6 October 2012, by Tan Yi Lin
Thank you, everyone, for your kind words after I wrote about the loss of Twin B.
It’s been two weeks since the ordeal. While unforgettable, we have found the strength to move on from it (at least, for now, until I receive another sweet comment from a reader saying how my entry made them cry, which makes me tear all over again!)
We took some time off work last week to bring Coco to the zoo (where she liked the water play area more than the animals) and to Universal Studios (which she hated), and even had a short staycation on Sentosa.
While the activities were pretty tiring, and probably not the best thing to do after a miscarriage, it was a good way to get out of the house and prevented me from moping in bed. Earlier this week, my in-laws took Coco under their wing for a few days so Dan and I enjoyed some quality couple time in the evening after work. Even though our definition of “quality couple time” turned out to comprise shopping for Coco’s new bed at Ikea, and getting a haircut and eating mee pok at Changi City Point, it was really nice just hanging out as husband and wife.
I was due for my next scan on Friday 5 October.
The term Happy Friday was coined by one of my lovely readers whom I’ve been exchanging emails with. She pointed out that my Fridays had a track record of being awesome, as I had received the good news that I was pregnant, and that we were having twins, both on a Friday. She would drop me a note on Friday now and then to say hello and TGIF!
Then came the blackest Friday of our lives. When we found out that we had lost a baby.
Yesterday, the dear girl emailed to say that she hoped that my faith in Happy Fridays had been restored. I also received phone messages from friends saying all the best for the scan and after that, asking how it went. I am really very, very touched that so many people remembered how important this Friday was for us.
I hadn’t experienced any cramps or bleeding thus far, so I was hoping for that to be a good sign that my body was doing its job and that little Obi-wan Kenobi (aka The Baby Formally Known As Twin A) was doing well. All I wished for was to see ONE baby that had shown good growth and ONE beating heart.
And I would be happy.
Well, dear readers, we’re overjoyed to update that the baby, now 12 weeks and 4 days old, and measuring almost 6 cm, is doing fine. We even saw the little one bounce on its water bed, kick up a leg, lean back on one arm and suck its thumb.
All the cuteness aside, the relief that coursed through our veins when we saw its beating heart was immense. The dating scan showed its estimated due date as 18 April 2013. We still could see the remaining water bag and foetus, still measuring 3 cm. Once again, the sonographer searched for a heart beat and keyed in “NO F.H.”, but this time, no tears flowed. Doctor S reassured me that the water bag and dead foetus would be reabsorbed in time and that there was no need to worry. After all, 3 cm, in the grand scale of things, was tiny. She said that the scan results showed that the pregnancy was very likely to have stablised and that we could consider ourselves “safe”. As usual, Dannie cracked a few jokes and we left happy, a peal of laughter echoing throughout the room. So different from our last visit.
My Fridays were awesome once more. Happy Fridays are here to stay.
My one and only wish had come true: my baby was going to be OK.
Which brings me to my next point: My Birthday
As September drew to an end and we crept into October, I didn’t dare think that I would be in the mood to celebrate my birthday, barely two weeks after suffering the miscarriage. “Happy Birthday” didn’t seem to hold any more meaning for me. But I thought about it and decided that, despite the heartbreak, I do indeed have wonderful blessings to celebrate, so we’ve planned for some little celebrations with friends and family this weekend.
As for my birthday wish, I’m channeling my birthday luck to everybody I know who is trying for a baby. Especially a good friend of mine, who is due for a very important pregnancy-related procedure soon. I can’t share the details here but trust me, it would mean the world to her – and me – for it to succeed.

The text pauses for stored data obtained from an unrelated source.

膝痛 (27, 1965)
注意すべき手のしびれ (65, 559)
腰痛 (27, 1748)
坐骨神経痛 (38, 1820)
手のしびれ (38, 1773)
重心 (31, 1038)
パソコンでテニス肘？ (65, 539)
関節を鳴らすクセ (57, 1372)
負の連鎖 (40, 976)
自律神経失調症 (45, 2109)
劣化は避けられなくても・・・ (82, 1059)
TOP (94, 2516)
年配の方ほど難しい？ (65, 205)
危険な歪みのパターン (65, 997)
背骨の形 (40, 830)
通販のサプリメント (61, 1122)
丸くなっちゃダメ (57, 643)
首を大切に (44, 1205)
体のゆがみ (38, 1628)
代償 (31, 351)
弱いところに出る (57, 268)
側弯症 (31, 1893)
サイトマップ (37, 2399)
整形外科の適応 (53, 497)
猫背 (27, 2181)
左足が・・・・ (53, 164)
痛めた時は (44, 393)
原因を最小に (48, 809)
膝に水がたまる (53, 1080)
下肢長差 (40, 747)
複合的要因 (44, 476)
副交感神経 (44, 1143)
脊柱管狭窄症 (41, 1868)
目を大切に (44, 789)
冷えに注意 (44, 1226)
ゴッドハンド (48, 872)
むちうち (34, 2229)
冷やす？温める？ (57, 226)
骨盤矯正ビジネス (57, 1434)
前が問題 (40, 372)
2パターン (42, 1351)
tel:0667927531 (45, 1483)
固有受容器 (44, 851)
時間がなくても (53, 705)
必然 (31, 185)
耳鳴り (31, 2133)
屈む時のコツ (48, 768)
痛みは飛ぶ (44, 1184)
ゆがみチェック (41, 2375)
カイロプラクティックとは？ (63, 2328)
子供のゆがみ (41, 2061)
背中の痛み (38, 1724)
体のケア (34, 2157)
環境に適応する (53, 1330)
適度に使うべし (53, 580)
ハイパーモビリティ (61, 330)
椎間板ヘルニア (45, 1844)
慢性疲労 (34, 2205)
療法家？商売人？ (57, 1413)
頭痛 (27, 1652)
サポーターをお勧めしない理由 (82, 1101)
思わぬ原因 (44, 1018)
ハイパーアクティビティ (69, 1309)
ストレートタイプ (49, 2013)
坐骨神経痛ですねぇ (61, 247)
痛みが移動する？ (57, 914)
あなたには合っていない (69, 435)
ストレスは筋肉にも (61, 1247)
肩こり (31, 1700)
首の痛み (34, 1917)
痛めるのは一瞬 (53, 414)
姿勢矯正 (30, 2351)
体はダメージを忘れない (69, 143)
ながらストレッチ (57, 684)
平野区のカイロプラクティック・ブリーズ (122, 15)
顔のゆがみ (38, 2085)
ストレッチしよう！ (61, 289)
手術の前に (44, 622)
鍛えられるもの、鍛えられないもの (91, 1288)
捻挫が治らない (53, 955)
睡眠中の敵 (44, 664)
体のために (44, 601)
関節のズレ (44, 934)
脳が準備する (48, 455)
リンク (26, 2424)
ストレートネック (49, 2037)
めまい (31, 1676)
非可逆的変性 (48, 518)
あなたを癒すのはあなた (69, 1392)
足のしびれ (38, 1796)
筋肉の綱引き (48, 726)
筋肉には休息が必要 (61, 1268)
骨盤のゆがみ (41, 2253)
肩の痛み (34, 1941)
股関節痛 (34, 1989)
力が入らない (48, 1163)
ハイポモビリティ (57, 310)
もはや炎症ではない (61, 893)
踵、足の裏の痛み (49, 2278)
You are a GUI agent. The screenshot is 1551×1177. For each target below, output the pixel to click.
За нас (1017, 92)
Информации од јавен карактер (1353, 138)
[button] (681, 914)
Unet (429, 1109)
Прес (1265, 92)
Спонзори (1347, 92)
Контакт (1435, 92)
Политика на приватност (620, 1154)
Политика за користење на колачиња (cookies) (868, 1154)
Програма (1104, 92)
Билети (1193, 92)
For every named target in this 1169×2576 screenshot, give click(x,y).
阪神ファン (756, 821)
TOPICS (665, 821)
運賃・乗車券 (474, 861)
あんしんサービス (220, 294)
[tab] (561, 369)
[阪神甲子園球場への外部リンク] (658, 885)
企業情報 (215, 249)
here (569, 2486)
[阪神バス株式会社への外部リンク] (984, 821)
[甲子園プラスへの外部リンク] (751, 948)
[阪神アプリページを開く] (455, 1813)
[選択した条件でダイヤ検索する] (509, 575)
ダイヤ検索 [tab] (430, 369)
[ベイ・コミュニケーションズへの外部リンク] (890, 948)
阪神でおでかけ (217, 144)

There really is such a thing as birthday luck. It’s no ordinary luck.
Case in point: My friend was strolling along Clark Quay after his birthday lunch and he came across two Sri Lankan crabs, pincers bound in rope, teetering along the riverfront. Apparently, they were a pair of escapees from a nearby seafood restaurant, who walked straight into the birthday boy’s path. Needless to say, my friend scooped up his free gift of free-range crabs, brought them home and fried them for dinner. Free birthday feast, courtesy of a well-known seafood restaurant. And he didn’t even need to present a discount voucher.
See? Birthday luck is special.
As for the poor crabs, it obviously wasn’t either of their birthdays that day!
Good luck, everyone! May all your wishes come true.